◆ **PROMPT**
Of the lines in the data below, write out exactly those from the one holding "Miyako Island year round climate" through the one holding "Summer (June–August): Average", both included.

◆ **DATA RECORDS**
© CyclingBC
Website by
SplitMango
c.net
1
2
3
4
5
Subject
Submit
--
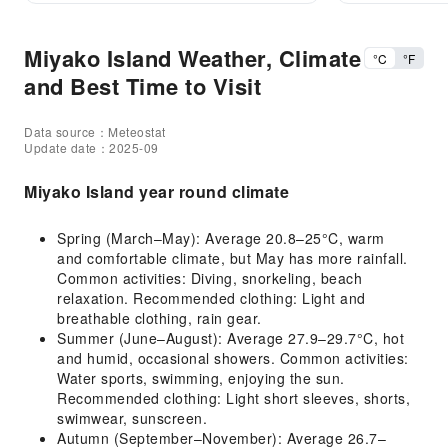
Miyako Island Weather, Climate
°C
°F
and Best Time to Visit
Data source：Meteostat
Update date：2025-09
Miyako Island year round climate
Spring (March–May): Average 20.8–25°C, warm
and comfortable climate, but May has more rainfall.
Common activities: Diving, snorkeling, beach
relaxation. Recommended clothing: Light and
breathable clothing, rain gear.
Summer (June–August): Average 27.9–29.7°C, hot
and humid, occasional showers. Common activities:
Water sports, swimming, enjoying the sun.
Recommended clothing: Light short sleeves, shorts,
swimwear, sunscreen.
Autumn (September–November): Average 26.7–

◆ **RESULT OF THIS TASK**
Miyako Island year round climate
Spring (March–May): Average 20.8–25°C, warm
and comfortable climate, but May has more rainfall.
Common activities: Diving, snorkeling, beach
relaxation. Recommended clothing: Light and
breathable clothing, rain gear.
Summer (June–August): Average 27.9–29.7°C, hot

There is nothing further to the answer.